Sotschi: Ukrainische Drohnen setzen Rosneft-Öldepot in Brand
In der Nacht zum 4. September trafen ukrainische Drohnen ein Treibstofflager von Rosneft in Sotschi-Adler. Auch ein Luftverteidigungsstützpunkt nahe Sirius fing Feuer; die Behörden melden keine Todesopfer.
Ukrainische Drohnen haben in der Nacht zum 4. September 2026 ein Öldepot des russischen Staatskonzerns Rosneft im Sotschier Stadtteil Adler in Brand gesetzt. Fast zeitgleich fing auf dem Gelände einer russischen Luftverteidigungseinheit nahe dem föderalen Territorium Sirius Feuer.
Augenzeugen berichteten von Luftabwehrtätigkeit, überfliegenden Drohnen und einer Serie heftiger Explosionen. Schwarzer Rauch legte sich über den Himmel der Stadt; der NASA-Brandüberwachungsdienst FIRMS registrierte um 11 Uhr Moskauer Zeit ein aktives Feuer nahe dem Flughafen Sotschi.
Rosneft-Öldepot mit 41 Tanks in Flammen
Das Tanklager an der Aviatsionnaya-Straße gehört zur Rosneft-Tochter Rosneft-Kubanefteprodukt. Es umfasst nach öffentlich zugänglichen Angaben 41 Tanks mit einer Gesamtkapazität von rund 31.200 Kubikmetern; die größten Einzeltanks fassen bis zu 2.000 Kubikmeter.
Die regionale Einsatzzentrale der Region Krasnodar bestätigte den Brand auf dem Gelände. Wie ein Bericht über den Angriff auf Luftabwehr und Öldepot in Sotschi festhält, meldete Bürgermeister Andrey Proshunin keine Opfer; Trümmerteile wurden an mehreren Adressen gefunden, Fensterscheiben beschädigt.
„Nach vorläufigen Informationen gibt es keine Todesopfer.“
Andrey Proshunin, Bürgermeister von Sotschi
Die Aussage steht neben sichtbaren Schäden: Videos zeigten dichte Rauchsäulen über Adler. Gleichzeitig forderte die Einsatzzentrale die Bewohner auf, keine Aufnahmen von den Folgen zu veröffentlichen.
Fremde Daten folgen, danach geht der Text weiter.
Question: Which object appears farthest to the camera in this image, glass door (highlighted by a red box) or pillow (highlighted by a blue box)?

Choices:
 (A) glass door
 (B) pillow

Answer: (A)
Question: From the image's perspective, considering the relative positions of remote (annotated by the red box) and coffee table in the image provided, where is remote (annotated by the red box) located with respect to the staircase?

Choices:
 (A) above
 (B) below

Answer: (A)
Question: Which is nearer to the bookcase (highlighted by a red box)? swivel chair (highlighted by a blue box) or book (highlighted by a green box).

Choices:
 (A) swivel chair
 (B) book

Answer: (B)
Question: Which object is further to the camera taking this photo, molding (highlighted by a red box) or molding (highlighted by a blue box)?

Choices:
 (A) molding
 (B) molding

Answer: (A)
Luftabwehrstützpunkt nahe Sirius getroffen
Unabhängig davon wies eine OSINT-Analyse des unabhängigen russischen Mediums ASTRA anhand von Augenzeugenvideos darauf hin, dass auch das Gelände einer russischen Luftverteidigungseinheit nahe Sirius getroffen wurde. Die Feuerstelle wurde in der Nähe des Flusses Psou geolokalisiert, nahe der Grenze zu Abchasien.
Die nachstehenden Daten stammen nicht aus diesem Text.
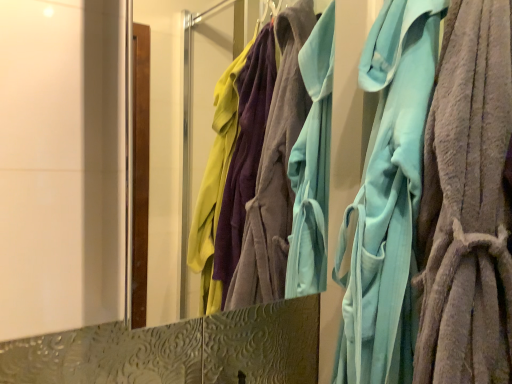 This screenshot has height=384, width=512. In order to click on teal soft towel at center in this screenshot , I will do `click(387, 198)`.

Describe the element at coordinates (387, 198) in the screenshot. I see `teal soft towel at center` at that location.

This screenshot has width=512, height=384. I want to click on teal soft towel at center, so click(x=387, y=198). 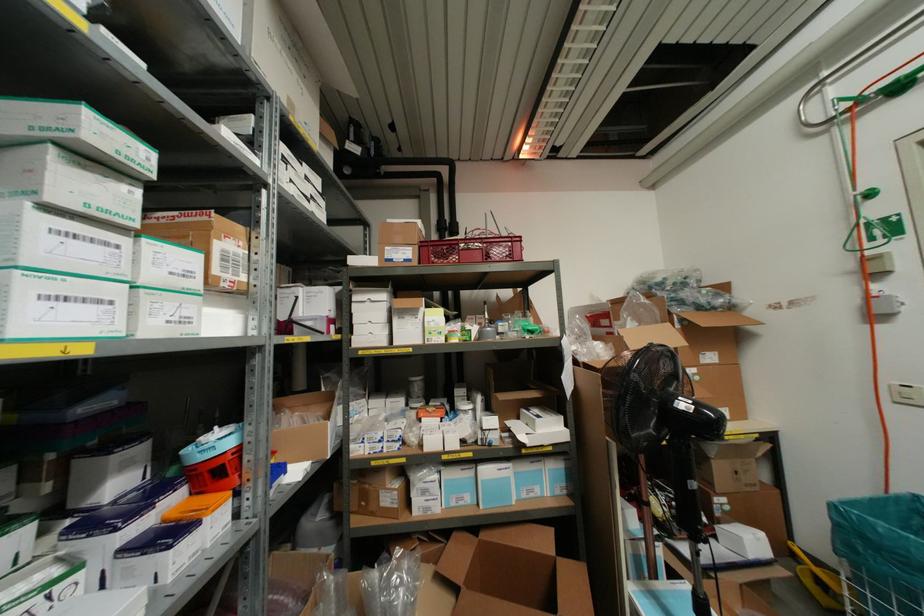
An dieser Position sind nach öffentlich verfügbaren Informationen S-300- oder S-400-Flugabwehrsysteme stationiert. Nach der Attacke wurde dort ein Brand registriert; eine offizielle Bestätigung, dass das Luftabwehrsystem selbst getroffen wurde, lag zunächst nicht vor.
Derselbe Bereich war bereits im Mai 2026 Ziel eines Angriffsversuchs gewesen. Lokale Medien hatten zuvor über die Aufstellung eines großen Radars nahe dem Strand Krylya Baltiki berichtet.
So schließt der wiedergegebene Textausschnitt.